PageRank-Pyramid

PageRank Sculpting Isn’t Easy

PageRank sculpting directs the flow of search engine spiders, indexing, PageRank, and other trust and authority assignations by using tools to open and close valves in the pipes of your website’s hierarchy. PageRank sculpting is vital to SEO management of large, dynamic websites, and it helps smaller websites doing redesigns. It is also crucial in dealing with Google’s Penguin and Panda updates. Visibility Magazine’s Fall 2012 edition publishing my complete guide to this highly technical topic. Here, I offer the big picture.

Google’s Matt Cutts noted the importance of PageRank sculpting, being sure to distinguish it from the bogus nofollow sculpting. (For more on this, see http://searchengineland.com/pagerank-sculpting-is-dead-long-live-pagerank-sculpting-21102.)
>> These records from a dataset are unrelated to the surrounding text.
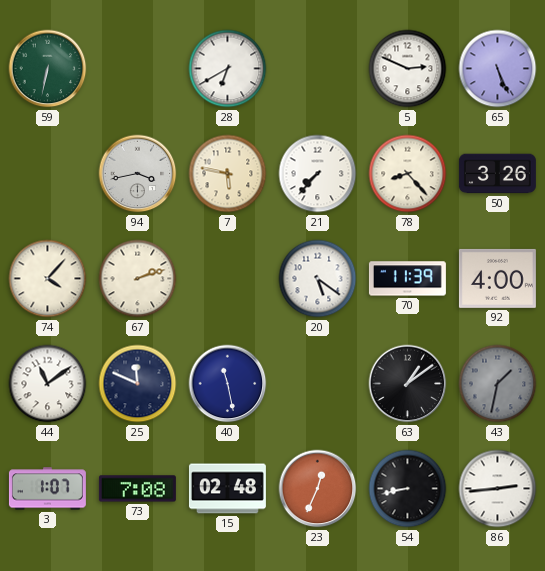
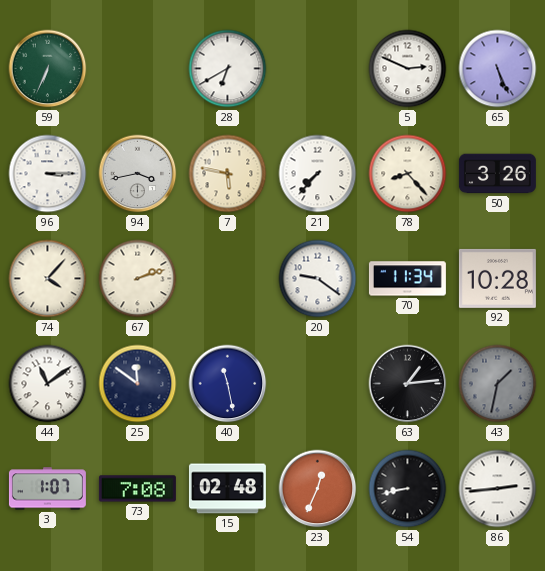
59: 6:32 -> 6:34
96: none -> 3:15
20: 5:21 -> 9:21
70: 11:39 -> 11:34
92: 4:00 -> 10:28
25: 11:49 -> 11:51
63: 1:09 -> 1:14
In PageRank sculpting, it’s important to understand the distinctions among spidering, indexing, and the passing of PageRank. Spidering includes a page in SERPs (search engine results pages), whereas indexing goes further to include the page’s words in the index, which is matched to searches. Pages can be spidered without PageRank assigned, and indexed pages may or may not get PageRank or pass it on to other pages in your website.

PageRank sculpting deploys standard tactics in combinations that should vary to fit each website’s CMS, navigation scheme, and budget. These tools are:

  • The robots.txt file
  • 301 redirects
  • Canonical meta-tags
  • Pagination with rel=“next” and rel=“prev”
  • The noindex meta-tag
  • X-Robots-Tag HTTP header directive
  • XML sitemaps
  • The nofollow meta-tag
  • Advanced and less essential tools (perhaps for a future post here) include cache controls, last-modified headers, the unavailable_after X-robots-tag, and a few others.

In addition to these tools, most of the standard rules of CMS-SEO pertain to PageRank sculpting.

(For an overview of CMS-SEO, see VisibilityMagazine.com/internet_marketing_magazine/previous_issues/html/december-2007 and VisibilityMagazine.com/disc-inc/rob-laporte/cms-and-database-seo-guide).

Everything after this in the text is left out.